**ASSIGNMENT:**
All lines from the one with "<instances>...</instances> (empty list" to the end of the material, both included, are to be written out exactly and without anything else.

**DATASET:**
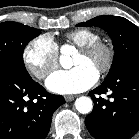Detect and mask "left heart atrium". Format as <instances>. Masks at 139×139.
Returning <instances> with one entry per match:
<instances>
[{"label":"left heart atrium","mask_w":139,"mask_h":139,"mask_svg":"<svg viewBox=\"0 0 139 139\" xmlns=\"http://www.w3.org/2000/svg\"><path fill=\"white\" fill-rule=\"evenodd\" d=\"M98 79V72L86 65L69 70L53 72L46 80V87L58 94H73L92 87Z\"/></svg>","instance_id":"obj_1"}]
</instances>
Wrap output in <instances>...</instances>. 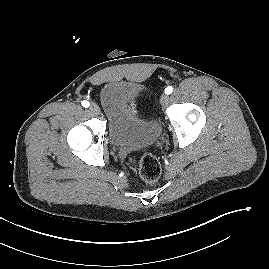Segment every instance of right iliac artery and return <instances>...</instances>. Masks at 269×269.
Here are the masks:
<instances>
[{"mask_svg": "<svg viewBox=\"0 0 269 269\" xmlns=\"http://www.w3.org/2000/svg\"><path fill=\"white\" fill-rule=\"evenodd\" d=\"M89 102L88 101H86V100H84V101H82V106L83 107H85V108H87V107H89Z\"/></svg>", "mask_w": 269, "mask_h": 269, "instance_id": "82829eb1", "label": "right iliac artery"}]
</instances>
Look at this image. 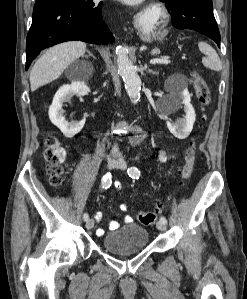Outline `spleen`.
I'll use <instances>...</instances> for the list:
<instances>
[{"mask_svg": "<svg viewBox=\"0 0 247 299\" xmlns=\"http://www.w3.org/2000/svg\"><path fill=\"white\" fill-rule=\"evenodd\" d=\"M198 47L199 50L206 55L202 60L203 65L211 70L221 71L222 62L215 49H213L208 43L202 41L198 43Z\"/></svg>", "mask_w": 247, "mask_h": 299, "instance_id": "1", "label": "spleen"}]
</instances>
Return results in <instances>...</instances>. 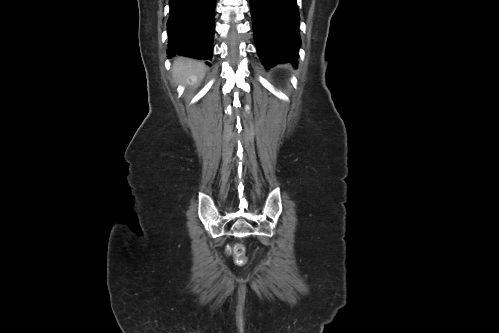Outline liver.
Segmentation results:
<instances>
[{
	"mask_svg": "<svg viewBox=\"0 0 499 333\" xmlns=\"http://www.w3.org/2000/svg\"><path fill=\"white\" fill-rule=\"evenodd\" d=\"M205 65L194 59L177 57L173 62V76L177 82L194 85L198 83L205 74Z\"/></svg>",
	"mask_w": 499,
	"mask_h": 333,
	"instance_id": "6515ba94",
	"label": "liver"
}]
</instances>
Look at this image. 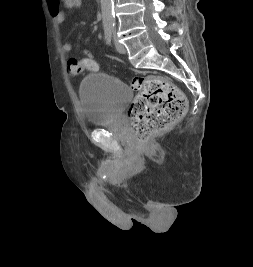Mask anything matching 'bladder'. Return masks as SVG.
<instances>
[{
  "mask_svg": "<svg viewBox=\"0 0 253 267\" xmlns=\"http://www.w3.org/2000/svg\"><path fill=\"white\" fill-rule=\"evenodd\" d=\"M79 97L86 123L101 127L117 119L125 104L132 99V91L113 76L91 73L82 80Z\"/></svg>",
  "mask_w": 253,
  "mask_h": 267,
  "instance_id": "31cf9c89",
  "label": "bladder"
}]
</instances>
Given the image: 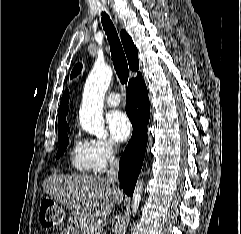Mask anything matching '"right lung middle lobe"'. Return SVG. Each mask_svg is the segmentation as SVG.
Returning <instances> with one entry per match:
<instances>
[{
  "label": "right lung middle lobe",
  "instance_id": "right-lung-middle-lobe-1",
  "mask_svg": "<svg viewBox=\"0 0 241 234\" xmlns=\"http://www.w3.org/2000/svg\"><path fill=\"white\" fill-rule=\"evenodd\" d=\"M66 131H69V127L58 131L59 148H58V152L56 154V158H60V156L66 150L67 145L69 143V138L67 136Z\"/></svg>",
  "mask_w": 241,
  "mask_h": 234
}]
</instances>
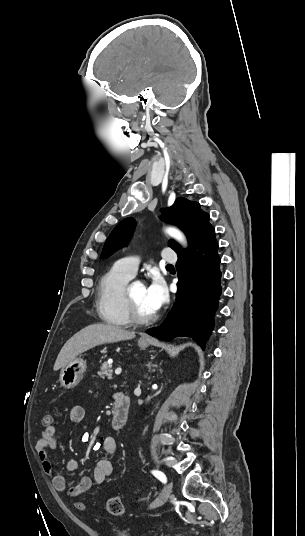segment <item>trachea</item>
<instances>
[{"label":"trachea","mask_w":305,"mask_h":536,"mask_svg":"<svg viewBox=\"0 0 305 536\" xmlns=\"http://www.w3.org/2000/svg\"><path fill=\"white\" fill-rule=\"evenodd\" d=\"M166 269L174 270V266L173 265H166Z\"/></svg>","instance_id":"trachea-1"}]
</instances>
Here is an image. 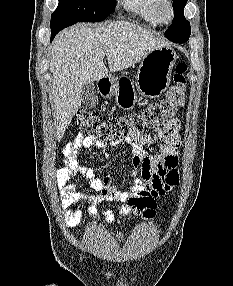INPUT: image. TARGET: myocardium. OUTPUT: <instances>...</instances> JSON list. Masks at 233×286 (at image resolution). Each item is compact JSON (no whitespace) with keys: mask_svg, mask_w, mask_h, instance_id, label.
Segmentation results:
<instances>
[{"mask_svg":"<svg viewBox=\"0 0 233 286\" xmlns=\"http://www.w3.org/2000/svg\"><path fill=\"white\" fill-rule=\"evenodd\" d=\"M156 15L162 24H170L175 18L172 0H156Z\"/></svg>","mask_w":233,"mask_h":286,"instance_id":"obj_1","label":"myocardium"}]
</instances>
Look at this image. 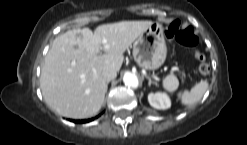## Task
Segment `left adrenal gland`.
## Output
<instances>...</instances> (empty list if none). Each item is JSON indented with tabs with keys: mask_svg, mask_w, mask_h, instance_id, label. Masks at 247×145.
Returning <instances> with one entry per match:
<instances>
[{
	"mask_svg": "<svg viewBox=\"0 0 247 145\" xmlns=\"http://www.w3.org/2000/svg\"><path fill=\"white\" fill-rule=\"evenodd\" d=\"M148 79V85L151 86V84H154L157 86V83L155 81H152L150 77H146Z\"/></svg>",
	"mask_w": 247,
	"mask_h": 145,
	"instance_id": "obj_1",
	"label": "left adrenal gland"
}]
</instances>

**RESULT:**
<instances>...</instances> (empty list if none). Each item is JSON indented with tabs with keys: mask_svg, mask_w, mask_h, instance_id, label. Masks at 247×145.
Returning <instances> with one entry per match:
<instances>
[{
	"mask_svg": "<svg viewBox=\"0 0 247 145\" xmlns=\"http://www.w3.org/2000/svg\"><path fill=\"white\" fill-rule=\"evenodd\" d=\"M148 79V85L151 86V84H154L157 86V83L155 81H152L150 77H146Z\"/></svg>",
	"mask_w": 247,
	"mask_h": 145,
	"instance_id": "obj_1",
	"label": "left adrenal gland"
}]
</instances>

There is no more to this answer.